Hyacinth dyed Eri silk and habotai silk

Antique cotton soaking in hyacinth blue

First test MODIFIER PRINTS on Hyacinth dyed silks; Eri and Habotai

Celtic design image - stencil print - print paste is citric acid, turning hyacinth background pink.

Seed pod design image - stencil print - print paste is sodium carbonate, creates green.

Modifyer prints - Citric Acid pink, Sodium Carbonate green - On Habotai silk

Steamed result

Result after wash and dried

Click images for large view.  Result - top two Celtic motifs showed lilac after steaming, then another print insepia  paste was over-printed.  The green printed seeds (sodium carbonate) turned yellow after steaming, then another print in normal pink paste was over-printed.  Orange is created in areas where the pink overlaps the yellow background print, and purple where the print overlaps blue background.

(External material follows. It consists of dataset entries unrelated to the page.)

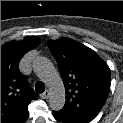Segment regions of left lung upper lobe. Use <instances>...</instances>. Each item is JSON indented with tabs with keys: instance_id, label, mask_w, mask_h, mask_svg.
Returning <instances> with one entry per match:
<instances>
[{
	"instance_id": "left-lung-upper-lobe-1",
	"label": "left lung upper lobe",
	"mask_w": 123,
	"mask_h": 123,
	"mask_svg": "<svg viewBox=\"0 0 123 123\" xmlns=\"http://www.w3.org/2000/svg\"><path fill=\"white\" fill-rule=\"evenodd\" d=\"M48 45L66 91L65 105L57 113L74 123L90 122L102 109L110 91L107 63L92 49L68 38L51 40Z\"/></svg>"
}]
</instances>
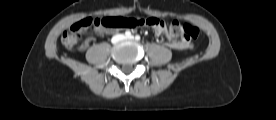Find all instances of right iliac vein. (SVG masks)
Wrapping results in <instances>:
<instances>
[{"label":"right iliac vein","mask_w":276,"mask_h":120,"mask_svg":"<svg viewBox=\"0 0 276 120\" xmlns=\"http://www.w3.org/2000/svg\"><path fill=\"white\" fill-rule=\"evenodd\" d=\"M117 39H122V36L118 37Z\"/></svg>","instance_id":"1"}]
</instances>
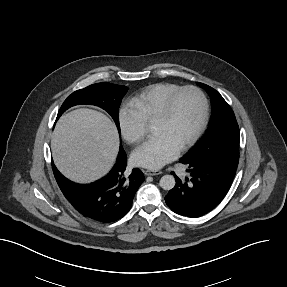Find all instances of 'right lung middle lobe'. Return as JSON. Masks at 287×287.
I'll return each instance as SVG.
<instances>
[{"instance_id": "obj_1", "label": "right lung middle lobe", "mask_w": 287, "mask_h": 287, "mask_svg": "<svg viewBox=\"0 0 287 287\" xmlns=\"http://www.w3.org/2000/svg\"><path fill=\"white\" fill-rule=\"evenodd\" d=\"M127 90L126 86L107 82L93 84L84 89L77 90L64 101L57 118L71 106L78 104L96 105L112 116L120 133L118 109Z\"/></svg>"}]
</instances>
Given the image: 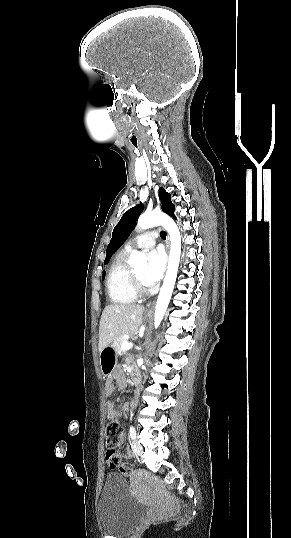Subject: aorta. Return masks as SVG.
Listing matches in <instances>:
<instances>
[{
  "label": "aorta",
  "mask_w": 291,
  "mask_h": 538,
  "mask_svg": "<svg viewBox=\"0 0 291 538\" xmlns=\"http://www.w3.org/2000/svg\"><path fill=\"white\" fill-rule=\"evenodd\" d=\"M162 225L170 236V255H169V261H168V268L166 272V276L164 279V283L161 287L156 308H155V314H154V326L157 328L166 312V309L168 307L169 301L172 296V292L174 289V285L177 278L178 273V267L180 263V256H181V235L180 231L174 222V220L162 213V212H146L139 216L138 218V226L141 229H148L154 226ZM147 258L145 254H142L141 252H136L131 255L130 258V265L133 268L140 269L144 266L146 263Z\"/></svg>",
  "instance_id": "aorta-1"
}]
</instances>
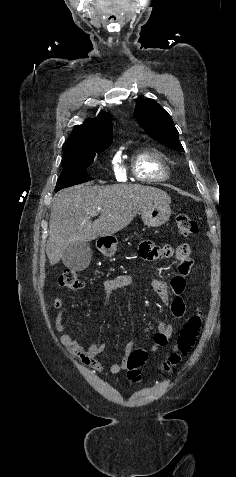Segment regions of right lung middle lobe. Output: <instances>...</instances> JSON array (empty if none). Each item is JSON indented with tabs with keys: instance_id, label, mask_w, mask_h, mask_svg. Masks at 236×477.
Wrapping results in <instances>:
<instances>
[{
	"instance_id": "right-lung-middle-lobe-1",
	"label": "right lung middle lobe",
	"mask_w": 236,
	"mask_h": 477,
	"mask_svg": "<svg viewBox=\"0 0 236 477\" xmlns=\"http://www.w3.org/2000/svg\"><path fill=\"white\" fill-rule=\"evenodd\" d=\"M107 148L108 147L97 150L96 152L78 155L62 162L64 171L57 180L55 192L91 180L87 178L85 169L93 163L96 155H99Z\"/></svg>"
}]
</instances>
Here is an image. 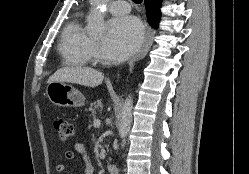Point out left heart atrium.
<instances>
[{
  "label": "left heart atrium",
  "mask_w": 249,
  "mask_h": 174,
  "mask_svg": "<svg viewBox=\"0 0 249 174\" xmlns=\"http://www.w3.org/2000/svg\"><path fill=\"white\" fill-rule=\"evenodd\" d=\"M143 39V26L132 16L111 20L109 34L102 45L103 57L112 62H120L132 55Z\"/></svg>",
  "instance_id": "1"
}]
</instances>
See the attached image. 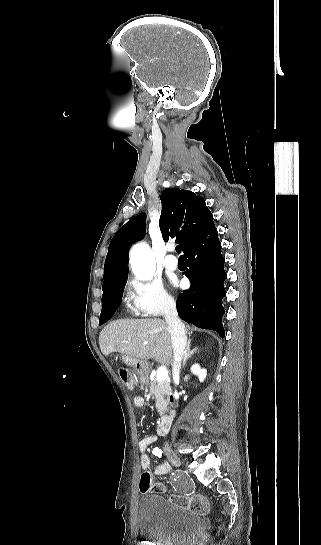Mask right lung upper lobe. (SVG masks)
Here are the masks:
<instances>
[{
	"label": "right lung upper lobe",
	"instance_id": "right-lung-upper-lobe-1",
	"mask_svg": "<svg viewBox=\"0 0 321 545\" xmlns=\"http://www.w3.org/2000/svg\"><path fill=\"white\" fill-rule=\"evenodd\" d=\"M162 211L160 228L164 241L176 239L186 248L201 237L213 223V215L201 196L179 188L166 189L161 194ZM146 214L134 217L112 238L105 260V274L102 290L111 289L127 278L130 246L145 236Z\"/></svg>",
	"mask_w": 321,
	"mask_h": 545
}]
</instances>
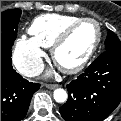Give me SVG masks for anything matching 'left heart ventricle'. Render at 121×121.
<instances>
[{"instance_id": "1", "label": "left heart ventricle", "mask_w": 121, "mask_h": 121, "mask_svg": "<svg viewBox=\"0 0 121 121\" xmlns=\"http://www.w3.org/2000/svg\"><path fill=\"white\" fill-rule=\"evenodd\" d=\"M97 38V28L91 22L81 24L59 48L57 59L62 66L80 62L92 48Z\"/></svg>"}]
</instances>
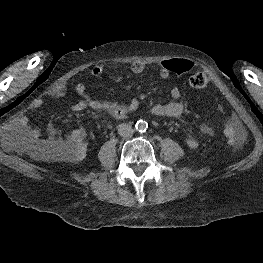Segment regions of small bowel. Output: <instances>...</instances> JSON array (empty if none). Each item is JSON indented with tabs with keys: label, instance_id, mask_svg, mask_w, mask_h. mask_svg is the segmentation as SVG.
<instances>
[{
	"label": "small bowel",
	"instance_id": "obj_1",
	"mask_svg": "<svg viewBox=\"0 0 263 263\" xmlns=\"http://www.w3.org/2000/svg\"><path fill=\"white\" fill-rule=\"evenodd\" d=\"M186 63L187 70L192 69L193 62L190 60L183 59ZM166 61L161 63L159 69V76L163 79H166L170 76V73H173L171 69L166 65ZM146 68V65L142 61H134L131 64V70L135 74L142 73ZM91 74L95 77H100L104 74V69L100 65H96L91 69ZM75 93L81 98L78 102L71 106V110L74 112H80L87 108L107 112L108 114L115 117H122L128 112L134 111L138 107V101L132 100L130 103L123 105L116 102L95 99L90 96L87 91V87L83 83H78L75 85ZM67 92V83L59 82L53 85L48 90V95L54 98L64 97ZM182 96V91L180 88L175 87L171 90L172 101L166 104H156L151 108V113L159 117H172L176 118L183 114L184 104L179 100ZM39 106L43 104V100H38ZM231 120L236 122L234 116L231 117ZM19 126L21 128V135L24 138L25 142L31 148L33 153L36 155H41L48 150H51L58 145L66 141L74 142H83L86 137V131L84 128L79 127L71 131L67 136H63L60 130L55 127L53 124H50L48 127V137H43L39 128L32 126L29 122L28 117L23 116L19 119ZM210 132L209 135L213 134V128L209 126Z\"/></svg>",
	"mask_w": 263,
	"mask_h": 263
}]
</instances>
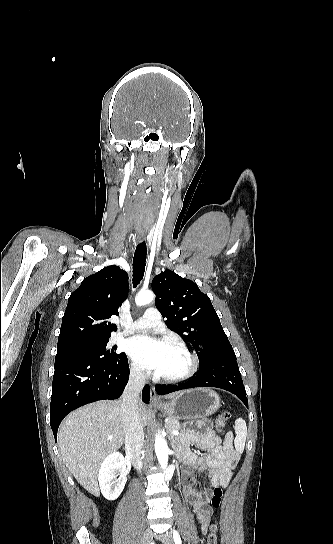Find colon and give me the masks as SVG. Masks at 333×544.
Returning <instances> with one entry per match:
<instances>
[{"label": "colon", "mask_w": 333, "mask_h": 544, "mask_svg": "<svg viewBox=\"0 0 333 544\" xmlns=\"http://www.w3.org/2000/svg\"><path fill=\"white\" fill-rule=\"evenodd\" d=\"M231 418V413L229 411L222 412L216 419V429L218 431L227 424ZM223 491L221 487H215L213 495L211 497V505L214 508H219L222 500ZM207 544H217V525L213 523L210 526V531L207 536Z\"/></svg>", "instance_id": "5ec220e1"}]
</instances>
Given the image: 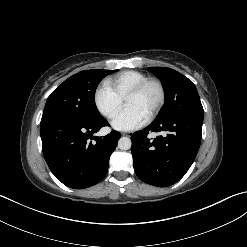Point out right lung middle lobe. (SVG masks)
I'll return each instance as SVG.
<instances>
[{"label": "right lung middle lobe", "mask_w": 247, "mask_h": 247, "mask_svg": "<svg viewBox=\"0 0 247 247\" xmlns=\"http://www.w3.org/2000/svg\"><path fill=\"white\" fill-rule=\"evenodd\" d=\"M115 71L118 70H86L65 80L48 97L41 121L65 117L93 122L101 118L95 104V91L99 82Z\"/></svg>", "instance_id": "1"}]
</instances>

Citric Acid modifier print

Sigil motif and poppy pod steamed after citric acid print

Sigil and poppy pods over printed brown and pink

The thicker Eri peace silk dyes well and discharges with modifiers well.  After overprinting with sepia paste and black hollyhock (pink) paste, the pale lilac  background changed to yellow.  Things happen after steaming!  Maybe if for too long.

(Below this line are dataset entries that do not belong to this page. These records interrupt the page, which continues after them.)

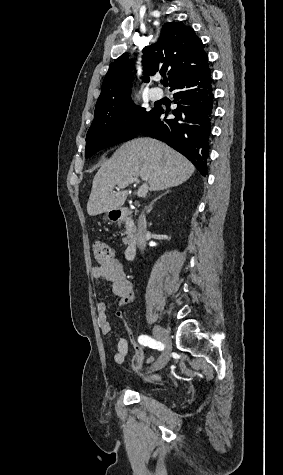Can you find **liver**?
Masks as SVG:
<instances>
[{
	"label": "liver",
	"instance_id": "obj_1",
	"mask_svg": "<svg viewBox=\"0 0 283 475\" xmlns=\"http://www.w3.org/2000/svg\"><path fill=\"white\" fill-rule=\"evenodd\" d=\"M194 166L169 148L164 142L152 138H135L126 142L114 152L112 158L101 166L92 184L87 204L89 216H97L102 212L119 210L128 192H113L116 186L126 178L140 176L148 182L150 190H166L180 186L194 174Z\"/></svg>",
	"mask_w": 283,
	"mask_h": 475
}]
</instances>
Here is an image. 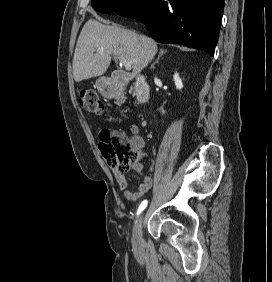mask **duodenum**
I'll list each match as a JSON object with an SVG mask.
<instances>
[{
    "label": "duodenum",
    "instance_id": "410a0bca",
    "mask_svg": "<svg viewBox=\"0 0 272 282\" xmlns=\"http://www.w3.org/2000/svg\"><path fill=\"white\" fill-rule=\"evenodd\" d=\"M126 80H129L127 73L119 72L114 74L103 86L106 97L112 100L120 99L123 84ZM135 95L139 103H145L149 100L150 89L146 79L142 76H138L135 79Z\"/></svg>",
    "mask_w": 272,
    "mask_h": 282
}]
</instances>
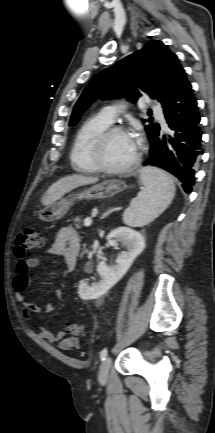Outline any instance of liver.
<instances>
[{
  "mask_svg": "<svg viewBox=\"0 0 215 433\" xmlns=\"http://www.w3.org/2000/svg\"><path fill=\"white\" fill-rule=\"evenodd\" d=\"M99 179L97 177H87L83 175H70L59 179L52 184L48 189L50 200H58L67 192L79 186L96 183Z\"/></svg>",
  "mask_w": 215,
  "mask_h": 433,
  "instance_id": "1",
  "label": "liver"
}]
</instances>
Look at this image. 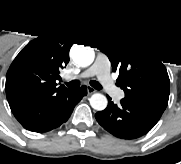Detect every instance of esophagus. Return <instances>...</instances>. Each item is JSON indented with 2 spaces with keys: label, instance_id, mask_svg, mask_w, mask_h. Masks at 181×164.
Segmentation results:
<instances>
[{
  "label": "esophagus",
  "instance_id": "obj_1",
  "mask_svg": "<svg viewBox=\"0 0 181 164\" xmlns=\"http://www.w3.org/2000/svg\"><path fill=\"white\" fill-rule=\"evenodd\" d=\"M87 92H88V95H91V94L95 93V89L92 88L91 86H87Z\"/></svg>",
  "mask_w": 181,
  "mask_h": 164
}]
</instances>
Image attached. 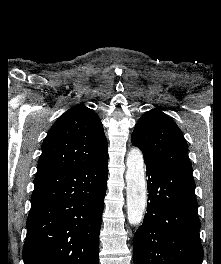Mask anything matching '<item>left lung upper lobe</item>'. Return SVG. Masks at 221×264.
I'll return each mask as SVG.
<instances>
[{"label": "left lung upper lobe", "mask_w": 221, "mask_h": 264, "mask_svg": "<svg viewBox=\"0 0 221 264\" xmlns=\"http://www.w3.org/2000/svg\"><path fill=\"white\" fill-rule=\"evenodd\" d=\"M144 160L192 174L188 146L176 123L159 109L144 113L131 136Z\"/></svg>", "instance_id": "obj_1"}]
</instances>
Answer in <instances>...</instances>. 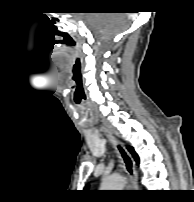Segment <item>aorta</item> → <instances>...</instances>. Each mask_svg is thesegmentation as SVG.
Segmentation results:
<instances>
[{
    "instance_id": "1",
    "label": "aorta",
    "mask_w": 194,
    "mask_h": 202,
    "mask_svg": "<svg viewBox=\"0 0 194 202\" xmlns=\"http://www.w3.org/2000/svg\"><path fill=\"white\" fill-rule=\"evenodd\" d=\"M125 180L122 176L111 175L102 179L101 188L102 190H123Z\"/></svg>"
}]
</instances>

STENCIL PRINTS - Poppy seed pods in black hollyhock pink paste - and Salsify seed head in sepia paste

SEED HEAD DESIGNS - Salsify, Poppy pod, Nigella pod - overprinted with several bundle dyed blue hyacinth flowers

STENCIL PRINTS - Seeds overprinted on Celtic motif

STENCIL PRINTS - different background colours, over bundle dyed hyacinth flowers

STENCIL PRINTS - Poppy pods overprinted on habotai silk bundle dyed with grape hyacinth blue flowers

Layers of prints and bundle dye

I like experimenting with layers:

        • firstly IMMERSION dyed silk,
        • secondly BUNDLE DYED over same silk,
        • thirdly STENCIL SCREEN PRINTED over.

If result is not good enough, bundle dyeing again gives an added layer of interest.  The final result cannot be entirely calculated, due to varied interactions of dyed layers. This can lead to interesting effects that cannot be envisaged exactly beforehand.